Brasília-DF

Brasília-DF

por Denise Rothenburg deniserothenburg.df@dabr.com.br
postado em 02/10/2015 00:00
 (foto: Evaristo SA/AFP - 14/7/15)
(foto: Evaristo SA/AFP - 14/7/15)


O calvário de Cunha...

De público, apenas os oposicionistas mais ferrenhos fustigam o presidente da Câmara, Eduardo Cunha, por causa das notícias de que o Ministério Público recebeu das autoridades suíças informações sobre contas bancárias em nome de Cunha e parentes. Mas, dentro do PMDB, embora ninguém assuma publicamente, já são recorrentes os comentários sobre o desconforto com a situação. Alguns, entretanto, dão o benefício da dúvida. Há quem diga que, se ele conseguir virar um Romário, que atestou não ter contas naquele país, tudo bem. Caso contrário, o partido não terá como manter todos os lastros para socorrer o presidente da Casa.

...E o que sobra pra Dilma

Há quem aposte que o fato de o presidente da Casa tentar ficar na penumbra depois das notícias de ontem dará combustível aos pedidos de impeachment, uma discussão que perdeu força essa semana, com a reforma ministerial em cena. Resta saber se Cunha terá força para reavivar esse tema. Nos partidos aliados, entretanto, cresce a sensação de que a presidente escapou.


Trincada
Dilma Rousseff ainda tentava ontem à noite fazer com que o ministro de Aviação Civil, Eliseu Padilha, aceitasse o Ministério da Ciência e Tecnologia e deixasse o atual cargo para a bancada do partido na Câmara.
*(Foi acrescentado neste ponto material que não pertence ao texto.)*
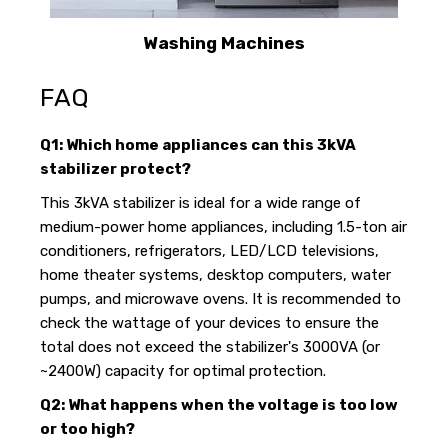
Washing Machines
FAQ
Q1: Which home appliances can this 3kVA
stabilizer protect?
This 3kVA stabilizer is ideal for a wide range of
medium-power home appliances, including 1.5-ton air
conditioners, refrigerators, LED/LCD televisions,
home theater systems, desktop computers, water
pumps, and microwave ovens. It is recommended to
check the wattage of your devices to ensure the
total does not exceed the stabilizer's 3000VA (or
~2400W) capacity for optimal protection.
Q2: What happens when the voltage is too low
or too high?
Essa dificuldade com os deputados está deixando os senadores indóceis. Aliados de primeira hora, os senadores consideram que Dilma está cedendo demais àqueles que, até aqui, venderam dificuldades para conquistar facilidades.


Dilma na lida

Nem só de reforma ministerial vive a presidente Dilma Rousseff. Esta semana, ela recebeu o senador Roberto Pessoa (PSB-MA) por uma hora e meia. Queria pedir desculpas por não ter chamado o senador para uma viagem ao Maranhão. Conversaram ainda sobre a perspectiva de implantar uma área de incentivo a empresas exportadoras que desejem se instalar no estado. É a presidente tentando se reaproximar daqueles antigos aliados que são contra o impeachment.

Junto!

O vice-presidente, Michel Temer, estava se preparando para viajar a São Paulo ontem no final do dia, quando a presidente Dilma Rousseff pediu a ele que permanecesse em Brasília nesta sexta-feira para o anúncio dos novos ministros. A simbologia dos dois, lado a lado, anunciando a reforma, é considerada significativa para mostrar que não há movimento pró-impeachment.

É o PP

O senador Hélio José deixa o PSD do deputado Rogério Rosso e do ministro Gilberto Kassab e caminha para ingressar no PP do Distrito Federal. A ordem é ocupar o espaço de líder político local na legenda, que tem sua cúpula nacional abatida pela Lava-Jato.


CURTIDAS

A última a saber/ Desde a noite de terça-feira, o presidente da Câmara, Eduardo Cunha, já havia avisado que não cederia o plenário da Casa para apreciação dos vetos em sessão do Congresso Nacional. Dilma, entretanto, só soube que não haveria votação no final da tarde de quarta-feira. Soltou um ;era só o que me faltava;.



Casório/ A sexta-feira promete um movimento maior do que o normal em Brasília e não só por causa da perspectiva de anúncio da reforma ministerial. É que sábado é o casamento do senador Romero Jucá (PMDB-RR) e Rosilene.

Enquanto isso, no Rio de Janeiro.../
A cúpula do PSB e Renata Campos, viúva do governador Eduardo Campos, estarão na quadra da Vila Isabel, para escolha do samba que homenageará Miguel Arraes no carnaval de 2016.

Pobre Brasil/ O Ministério da Ciência e Tecnologia, acredite, leitor: virou o patinho feio da reforma ministerial promovida pela presidente Dilma Rousseff. Os deputados do PMDB desdenham o cargo. Atuais ministros do partido também. Sonham todos com portos, onde consideram mais fácil promover negócios. Depois, ainda vêm dizer que o futuro do Brasil está no setor de ciência e tecnologia.